CodeForPhilly / clean-and-green-philly

Dashboard to target Philly vacant properties for anti-gun violence interventions
https://www.cleanandgreenphilly.org/
MIT License
32 stars 64 forks source link

Task: Reconfigure the Docker setup to incorporate the timeseriesdb extension #997

Open nlebovits opened 1 day ago

nlebovits commented 1 day ago

Add TimescaleDB Extension and Configure Hypertables for Time Series Analysis

Describe the Task

Our current PostgreSQL instance is not optimized for time series data. Currently, the script dumps the existing postgres schema into a backup schema named with the date it was created, and then creates a new data.

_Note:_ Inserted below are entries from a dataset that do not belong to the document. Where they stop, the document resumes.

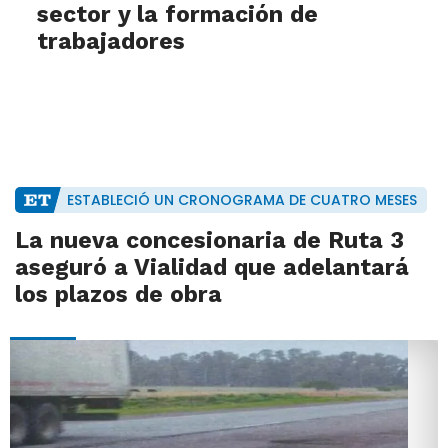
sector y la formación de
trabajadores
ESTABLECIÓ UN CRONOGRAMA DE CUATRO MESES
La nueva concesionaria de Ruta 3
aseguró a Vialidad que adelantará
los plazos de obra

Instead, we should switch to using a single schema with the timescaledb extension. Then we can convert our main tables to hypertables, partitioned monthly, instead of creating a bunch of backup schemas. Additionally, we want to implement data compression policies for data older than one year to optimize storage.

As an optional improvement, consider adding spatial indexing to tables containing geospatial data. If this is implemented, please document the process and any decisions made.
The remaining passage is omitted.